Par contre, d’autres personnes voient leur appétit augmenter et peuvent mourir d’envie de manger des aliments riches en glucides,
ce qui leur fait prendre du poids. Selon le type de dépression, le métabolisme de la personne peut s’accélérer ou ralentir,
ce qui se traduira par une perte ou un gain de poids.
- Problèmes de sommeil : La dépression s’accompagne souvent de problèmes de sommeil. En effet, un grand nombre de personnes déprimées souffrent d’insomnie.
Elles ont de la difficulté à s’endormir, se réveillent souvent pendant la nuit ou se réveillent très tôt le matin. Leur sommeil
est agité et elles sont épuisées au lever. D’autres personnes dorment trop, surtout pendant le jour. C’est ce qu’on appelle
l’hypersomnie.
- Changements physiques : Chez certaines personnes dépressives, les mouvements, l’élocution ou la pensée ralentissent. Dans les cas graves, la personne
est incapable de bouger, de parler ou de répondre. Pour d’autres personnes, c’est l’inverse qui se produit. Elles deviennent
agitées et ne tiennent pas en place. Elles font les cent pas, se tordent les mains ou manifestent leur agitation d’autres
façons.
- Perte d’énergie : Les personnes dépressives ont de la difficulté à accomplir les tâches du quotidien. Il leur faut beaucoup plus de temps pour
faire ce qu’elles doivent faire au travail ou à la maison parce qu’elles manquent d’énergie et de motivation.
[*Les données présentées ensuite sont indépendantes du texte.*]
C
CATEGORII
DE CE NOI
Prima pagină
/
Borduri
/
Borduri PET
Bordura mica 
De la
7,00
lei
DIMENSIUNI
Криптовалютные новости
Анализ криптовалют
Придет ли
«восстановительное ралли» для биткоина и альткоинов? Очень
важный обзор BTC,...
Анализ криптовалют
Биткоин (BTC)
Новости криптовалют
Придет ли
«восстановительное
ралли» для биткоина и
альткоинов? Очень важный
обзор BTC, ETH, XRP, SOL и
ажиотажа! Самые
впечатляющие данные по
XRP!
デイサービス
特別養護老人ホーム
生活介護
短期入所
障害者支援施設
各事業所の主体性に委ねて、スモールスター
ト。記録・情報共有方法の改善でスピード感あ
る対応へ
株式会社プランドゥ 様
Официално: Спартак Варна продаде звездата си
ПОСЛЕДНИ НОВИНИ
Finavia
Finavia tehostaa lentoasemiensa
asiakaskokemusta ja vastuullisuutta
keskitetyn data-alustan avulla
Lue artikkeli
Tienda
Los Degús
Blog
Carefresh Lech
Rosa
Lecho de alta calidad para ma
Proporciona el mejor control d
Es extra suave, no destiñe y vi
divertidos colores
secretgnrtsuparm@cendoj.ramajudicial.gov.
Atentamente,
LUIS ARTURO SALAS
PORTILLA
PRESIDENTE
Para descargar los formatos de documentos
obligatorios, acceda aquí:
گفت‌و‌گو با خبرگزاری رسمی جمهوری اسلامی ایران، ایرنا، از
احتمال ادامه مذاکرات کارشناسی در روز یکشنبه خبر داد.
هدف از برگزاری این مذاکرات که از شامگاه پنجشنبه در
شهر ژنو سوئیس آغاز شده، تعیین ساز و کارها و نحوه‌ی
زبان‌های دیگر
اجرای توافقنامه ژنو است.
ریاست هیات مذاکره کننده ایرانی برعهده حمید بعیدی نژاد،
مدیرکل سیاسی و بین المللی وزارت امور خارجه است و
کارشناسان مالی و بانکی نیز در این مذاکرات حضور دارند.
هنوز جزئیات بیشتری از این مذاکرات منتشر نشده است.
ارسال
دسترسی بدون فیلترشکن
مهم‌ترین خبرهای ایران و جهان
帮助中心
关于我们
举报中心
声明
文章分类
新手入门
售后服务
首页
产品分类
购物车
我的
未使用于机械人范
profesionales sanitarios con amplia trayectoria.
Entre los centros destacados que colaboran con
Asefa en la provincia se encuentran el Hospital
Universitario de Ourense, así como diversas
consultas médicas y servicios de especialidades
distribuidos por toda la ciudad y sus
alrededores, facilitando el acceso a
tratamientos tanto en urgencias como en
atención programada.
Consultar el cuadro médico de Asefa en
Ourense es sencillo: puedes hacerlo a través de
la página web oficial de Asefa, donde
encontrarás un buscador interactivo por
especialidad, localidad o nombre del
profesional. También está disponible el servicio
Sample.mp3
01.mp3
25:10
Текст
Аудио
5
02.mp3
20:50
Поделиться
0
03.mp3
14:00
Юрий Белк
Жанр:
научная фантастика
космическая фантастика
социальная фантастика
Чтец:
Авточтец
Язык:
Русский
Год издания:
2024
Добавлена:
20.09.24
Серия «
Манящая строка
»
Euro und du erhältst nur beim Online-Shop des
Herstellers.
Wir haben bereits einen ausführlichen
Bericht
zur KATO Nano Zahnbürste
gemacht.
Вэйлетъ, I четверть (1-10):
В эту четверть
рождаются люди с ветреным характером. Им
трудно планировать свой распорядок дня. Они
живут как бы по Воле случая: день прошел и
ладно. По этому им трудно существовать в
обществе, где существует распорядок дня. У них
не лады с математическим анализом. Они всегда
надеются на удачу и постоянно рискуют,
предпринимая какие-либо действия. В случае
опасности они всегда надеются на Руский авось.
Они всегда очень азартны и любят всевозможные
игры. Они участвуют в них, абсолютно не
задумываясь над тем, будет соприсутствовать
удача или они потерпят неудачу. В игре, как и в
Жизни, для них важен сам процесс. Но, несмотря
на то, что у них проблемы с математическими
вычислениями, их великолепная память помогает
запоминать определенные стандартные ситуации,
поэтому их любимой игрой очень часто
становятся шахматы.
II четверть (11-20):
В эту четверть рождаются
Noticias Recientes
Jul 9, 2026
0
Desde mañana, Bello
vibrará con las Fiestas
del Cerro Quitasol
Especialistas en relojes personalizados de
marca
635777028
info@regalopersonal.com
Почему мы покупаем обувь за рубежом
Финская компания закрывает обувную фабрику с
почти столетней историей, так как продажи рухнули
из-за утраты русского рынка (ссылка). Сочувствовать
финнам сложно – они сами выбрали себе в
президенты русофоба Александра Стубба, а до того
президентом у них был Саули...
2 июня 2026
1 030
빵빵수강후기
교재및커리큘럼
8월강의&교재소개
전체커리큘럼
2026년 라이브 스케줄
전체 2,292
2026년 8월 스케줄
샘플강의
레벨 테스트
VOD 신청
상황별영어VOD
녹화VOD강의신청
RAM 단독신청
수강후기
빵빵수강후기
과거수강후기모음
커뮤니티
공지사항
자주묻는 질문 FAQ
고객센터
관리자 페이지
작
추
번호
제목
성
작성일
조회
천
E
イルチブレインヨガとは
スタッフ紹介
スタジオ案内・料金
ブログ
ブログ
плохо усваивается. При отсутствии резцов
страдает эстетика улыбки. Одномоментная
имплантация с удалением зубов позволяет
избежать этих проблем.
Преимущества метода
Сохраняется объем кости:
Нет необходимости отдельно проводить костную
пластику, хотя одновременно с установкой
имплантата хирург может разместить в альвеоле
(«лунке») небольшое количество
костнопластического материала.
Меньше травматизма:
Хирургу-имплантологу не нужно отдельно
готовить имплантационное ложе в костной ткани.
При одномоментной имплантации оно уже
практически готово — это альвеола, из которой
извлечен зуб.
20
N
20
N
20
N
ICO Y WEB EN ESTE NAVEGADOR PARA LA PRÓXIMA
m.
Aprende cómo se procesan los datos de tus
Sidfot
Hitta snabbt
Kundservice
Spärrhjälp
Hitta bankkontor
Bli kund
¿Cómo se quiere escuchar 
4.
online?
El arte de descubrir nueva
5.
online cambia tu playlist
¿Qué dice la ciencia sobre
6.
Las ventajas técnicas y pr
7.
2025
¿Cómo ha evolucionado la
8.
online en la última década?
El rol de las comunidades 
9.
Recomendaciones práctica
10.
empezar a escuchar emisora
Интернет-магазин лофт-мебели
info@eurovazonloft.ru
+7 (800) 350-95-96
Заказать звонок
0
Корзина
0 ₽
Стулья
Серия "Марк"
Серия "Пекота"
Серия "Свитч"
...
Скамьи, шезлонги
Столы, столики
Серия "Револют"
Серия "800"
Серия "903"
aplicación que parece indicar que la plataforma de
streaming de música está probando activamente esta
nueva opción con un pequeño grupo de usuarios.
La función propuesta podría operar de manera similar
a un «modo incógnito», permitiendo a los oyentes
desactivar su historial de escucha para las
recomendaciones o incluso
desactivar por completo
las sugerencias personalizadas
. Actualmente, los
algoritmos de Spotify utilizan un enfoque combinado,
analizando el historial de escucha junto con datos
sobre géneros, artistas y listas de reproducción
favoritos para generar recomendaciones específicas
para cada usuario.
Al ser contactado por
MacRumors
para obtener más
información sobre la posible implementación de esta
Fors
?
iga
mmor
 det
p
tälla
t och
- Culpabilité et impression qu’on n’est bon à rien : Certaines personnes déprimées manquent de confiance en soi. Elles ne s’affirment pas et ont l’impression qu’elles sont bonnes
à rien. Un grand nombre pensent constamment à des événements passés. Elles sont obsédées par la crainte d’avoir laissé tomber
quelqu’un ou d’avoir dit quelque chose de blessant et elles se sentent coupables. Dans les cas graves, cette culpabilité peut
causer des idées délirantes. (Voir la section « symptômes psychotiques » trois paragraphes ci-dessous.)
- Incapacité de se concentrer ou de prendre des décisions : Certaines personnes sont incapables d’accomplir des tâches simples ou de prendre des décisions simples.
- Pensées suicidaires : Dans bien des cas, les personnes dépressives pensent que ça ne vaut pas la peine de vivre ou qu’il serait préférable qu’elles
meurent. Le risque est élevé qu’elles donnent suite à ces pensées. Un grand nombre de personnes tentent de se suicider lorsqu’elles
sont déprimées.
- Symptômes psychotiques : Ils peuvent comprendre de fausses croyances comme croire qu’on subit une punition pour avoir commis des péchés. Certaines
personnes ayant des symptômes psychotiques croient qu’elles sont atteintes d’une maladie terminale comme le cancer. D’autres
entendent des voix (hallucinations auditives).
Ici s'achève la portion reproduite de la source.